[[ SOURCE DATA, beginning ]]
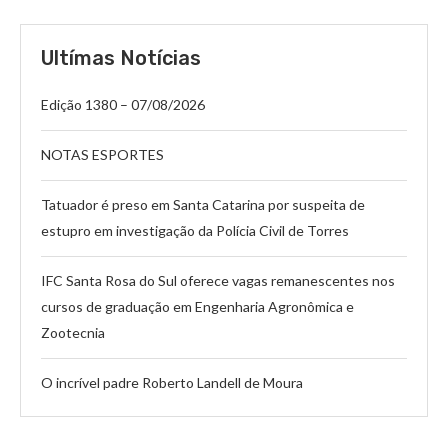
Ultímas Notícias
Edição 1380 – 07/08/2026
NOTAS ESPORTES
Tatuador é preso em Santa Catarina por suspeita de
estupro em investigação da Polícia Civil de Torres
IFC Santa Rosa do Sul oferece vagas remanescentes nos
cursos de graduação em Engenharia Agronômica e
Zootecnia
O incrível padre Roberto Landell de Moura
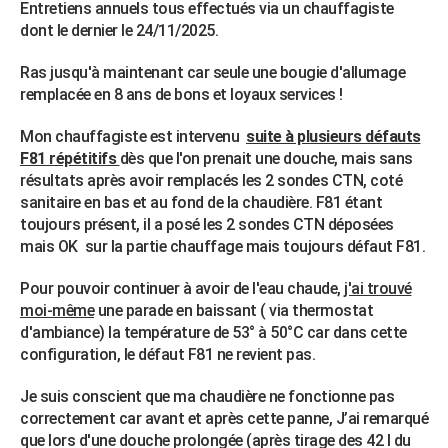
Entretiens annuels tous effectués via un chauffagiste
City break
Voyage de noces
Climat
Destinations
Voyage nature
Forum
+
PHOTO
dont le dernier le 24/11/2025.
GUIDES D'ACHAT
Ras jusqu'à maintenant car seule une bougie d'allumage
remplacée en 8 ans de bons et loyaux services !
BONS PLANS
Mon chauffagiste est intervenu
suite à plusieurs défauts
CARTE DE VOEUX
F81 répétitifs
dès que l'on prenait une douche, mais sans
résultats après avoir remplacés les 2 sondes CTN, coté
Carte Bonne année
Carte Pâques
Carte de Noël
Carte Saint-Valentin
Carte d'anniversaire
DICTIONNAIRE
sanitaire en bas et au fond de la chaudière. F81 étant
Biographies
Expressions
Dictionnaire
Citations
Proverbes
toujours présent, il a posé les 2 sondes CTN déposées
PROGRAMME TV
mais OK sur la partie chauffage mais toujours défaut F81.
COPAINS D'AVANT
Pour pouvoir continuer à avoir de l'eau chaude,
j'ai trouvé
Se connecter
Collèges
Universités
Service militaire
S'inscrire
Lycées
Primaires
Entreprises
Avis de recherche
AVIS DE DÉCÈS
moi-même
une parade en baissant ( via thermostat
d'ambiance) la température de 53° à 50°C car dans cette
FORUM
configuration, le défaut F81 ne revient pas.
Lifestyle
Sport
Television
Cinema
Bricolage
Culture
Auto
Voyage
Je suis conscient que ma chaudière ne fonctionne pas
correctement car avant et après cette panne, J’ai remarqué
que lors d'une douche prolongée (après tirage des 42 l du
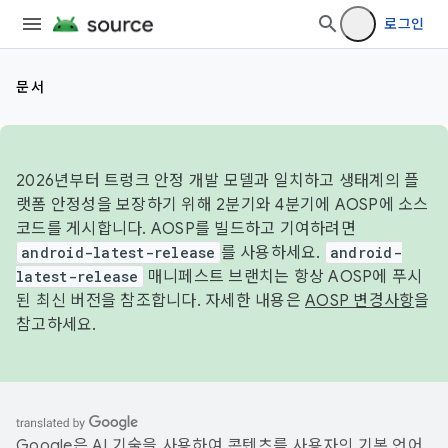
로그인
문서
2026년부터 트렁크 안정 개발 모델과 일치하고 생태계의 플
랫폼 안정성을 보장하기 위해 2분기와 4분기에 AOSP에 소스
코드를 게시합니다. AOSP를 빌드하고 기여하려면
android-latest-release
를 사용하세요.
android-
latest-release
매니페스트 브랜치는 항상 AOSP에 푸시
된 최신 버전을 참조합니다. 자세한 내용은
AOSP 변경사항
을
참고하세요.
Google은 AI 기술을 사용하여 콘텐츠를 사용자의 기본 언어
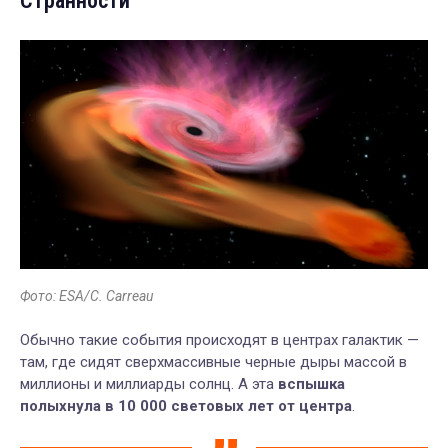
Странности
Фото: ESA/C. Carreau
Обычно такие события происходят в центрах галактик —
там, где сидят сверхмассивные черные дыры массой в
миллионы и миллиарды солнц. А эта
вспышка
полыхнула в 10 000 световых лет от центра
.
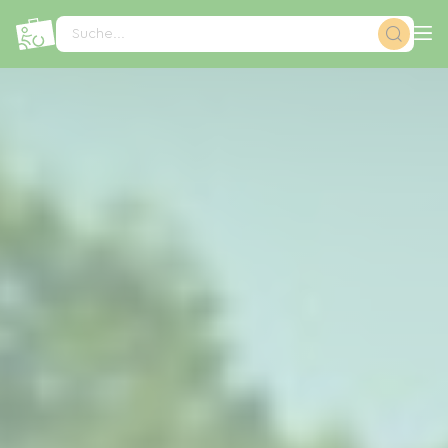
Cookie-Einstellungen
Suche...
[[ SOURCE DATA, end ]]
WORK TO COMPLETE:
Leave every picture out and print exactly the lines from the one that contains "correctement car avant" through the last line of the material above.

REPLY:
correctement car avant et après cette panne, J’ai remarqué
que lors d'une douche prolongée (après tirage des 42 l du
로그인
문서
2026년부터 트렁크 안정 개발 모델과 일치하고 생태계의 플
랫폼 안정성을 보장하기 위해 2분기와 4분기에 AOSP에 소스
코드를 게시합니다. AOSP를 빌드하고 기여하려면
android-latest-release
를 사용하세요.
android-
latest-release
매니페스트 브랜치는 항상 AOSP에 푸시
된 최신 버전을 참조합니다. 자세한 내용은
AOSP 변경사항
을
참고하세요.
Google은 AI 기술을 사용하여 콘텐츠를 사용자의 기본 언어
Странности
Фото: ESA/C. Carreau
Обычно такие события происходят в центрах галактик —
там, где сидят сверхмассивные черные дыры массой в
миллионы и миллиарды солнц. А эта
вспышка
полыхнула в 10 000 световых лет от центра
.
Cookie-Einstellungen
Suche...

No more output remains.